Многие бактерии используют подвижность, управляемую жгутиками, чтобы ориентироваться в окружающей среде и колонизировать благоприятное окружение как индивидуально, так и коллективно. Здесь показано использование трех установленных методов, которые используют подвижность в качестве инструмента выбора для выявления компонентов / путей, способствующих плаванию и роевой подвижности.

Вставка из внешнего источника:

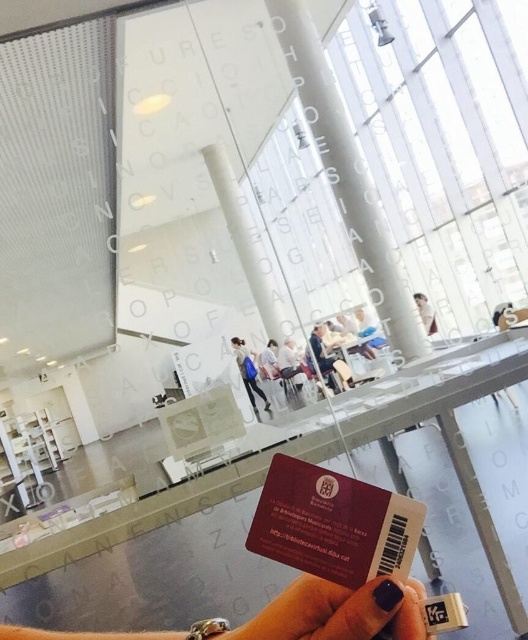 Question: Is light blue fabric chair at center to the right of white fabric shirt at upper center from the viewer's perspective?

Choices:
 (A) no
 (B) yes

Answer: (A)

Question: Which object appears closest to the camera in this image?

Choices:
 (A) white fabric shirt at upper center
 (B) light blue fabric chair at center

Answer: (B)

Question: Among these points, which one is nearest to the camera?

Choices:
 (A) (433, 326)
 (B) (282, 616)

Answer: (B)

Question: Does white fabric dress at center have a lesser width compared to white fabric shirt at upper center?

Choices:
 (A) yes
 (B) no

Answer: (B)

Question: Which object appears closest to the camera in this image?

Choices:
 (A) nail polish at center
 (B) light blue fabric chair at center
 (C) nail polish at lower center

Answer: (A)

Question: Can you confirm if nail polish at lower center is smaller than white fabric shirt at upper center?

Choices:
 (A) no
 (B) yes

Answer: (A) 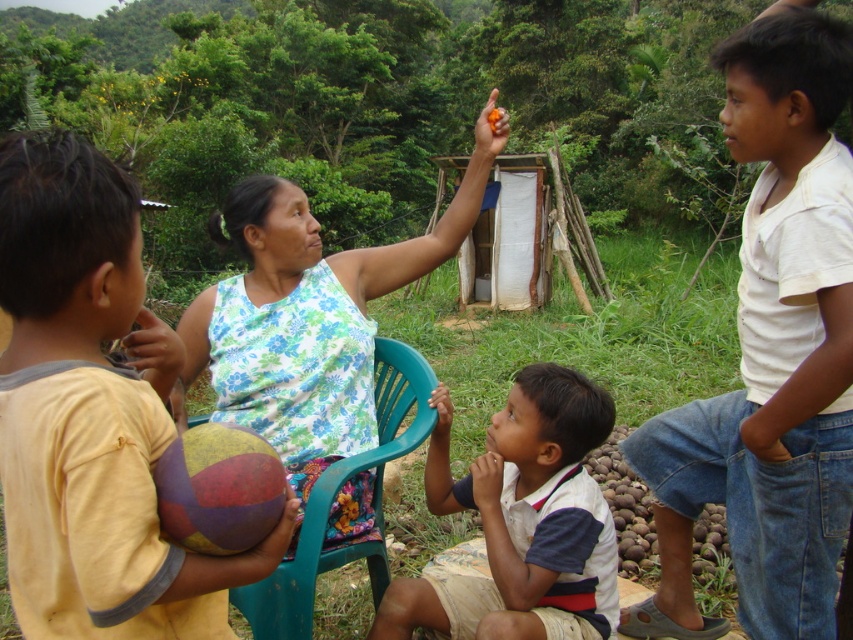 You are standing in the rural outdoor setting and want to place a small flag at the point closer to you between point (741, 620) and point (390, 422). Which point should you choose?

You should choose point (741, 620) because it is closer to the viewer than point (390, 422).

You are a photographer setting up a shot of the scene. You notice the white cotton shirt at center and the teal plastic chair at center. Which object should you focus on if you want to capture the larger one in your frame?

The teal plastic chair at center is larger than the white cotton shirt at center, so you should focus on the teal plastic chair at center to capture the larger object. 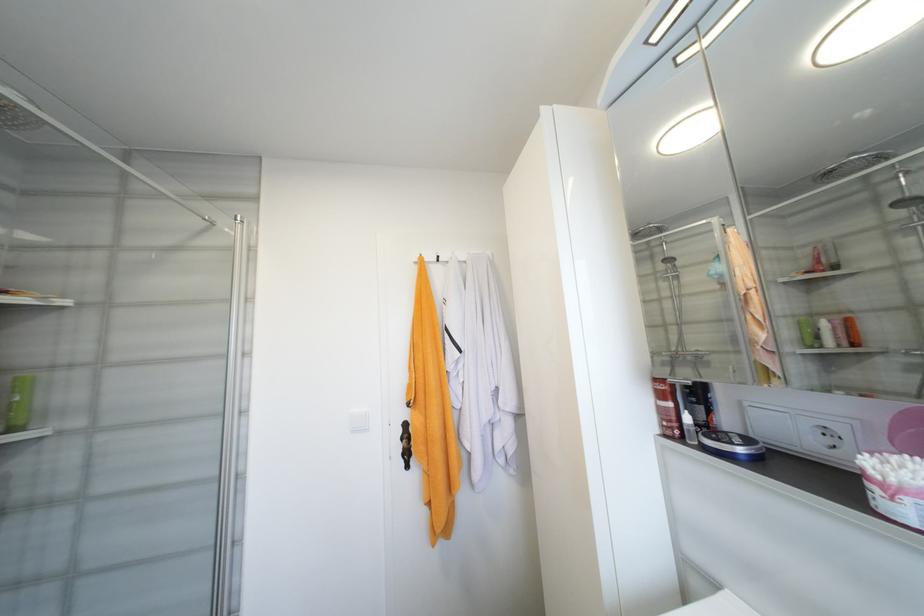 I want to click on white light switch, so click(359, 419). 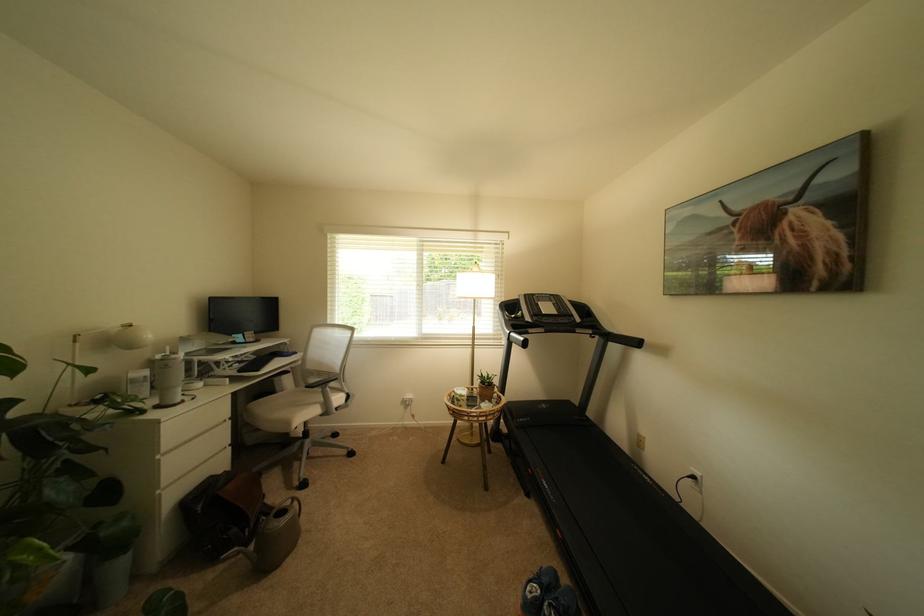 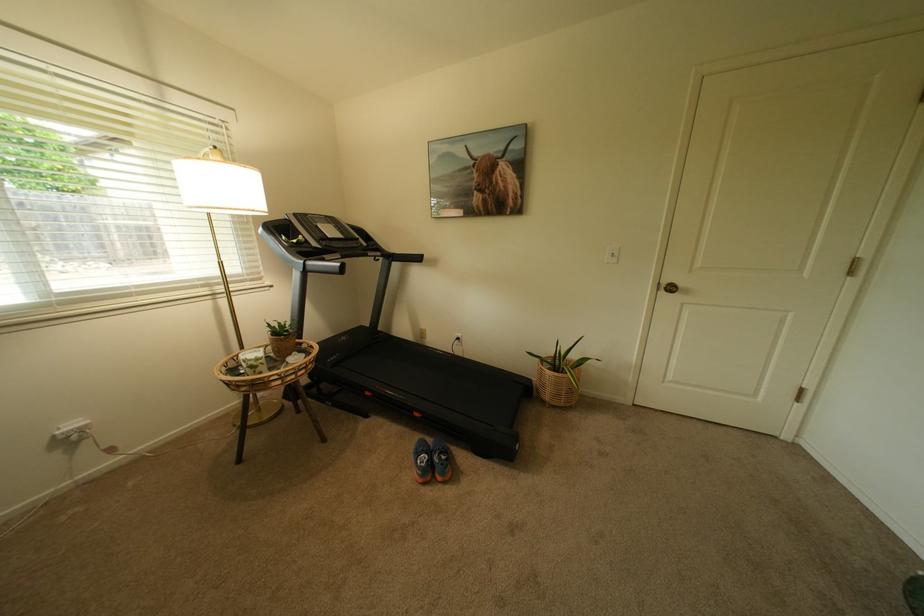 First-person continuous shooting, in which direction is the camera rotating?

Подвижность имеет решающее значение для выживания и успеха многих видов бактерий. Существует множество методологий для использования подвижности для понимания сигнальных путей, выяснения функции и сборки жгутиков, а также для изучения и понимания моделей движения. Здесь мы демонстрируем сочетание трех из этих методологий. Подвижность в мягком агарове является самой старой, предлагая сильный отбор для выделения мутаций супрессора усиления функции у штаммов с нарушениями подвижности, где подвижность восстанавливается с помощью второй мутации. Метод клеточного троса, впервые использованный для демонстрации вращательной природы жгутикового двигателя, может быть использован для оценки влияния сигнальных эффекторов на скорость двигателя и его способность переключать направление вращения. Анализ «пересечения границы» является более недавним, где плавающие бактерии могут быть подготовлены к переходу в коллективное движение в качестве роя. В сочетании эти протоколы представляют собой систематический и мощный подход к выявлению компонентов механизмов подвижности и характеристике их роли в различных аспектах плавания и роения. Они могут быть легко адаптированы для изучения подвижности у других видов бактерий.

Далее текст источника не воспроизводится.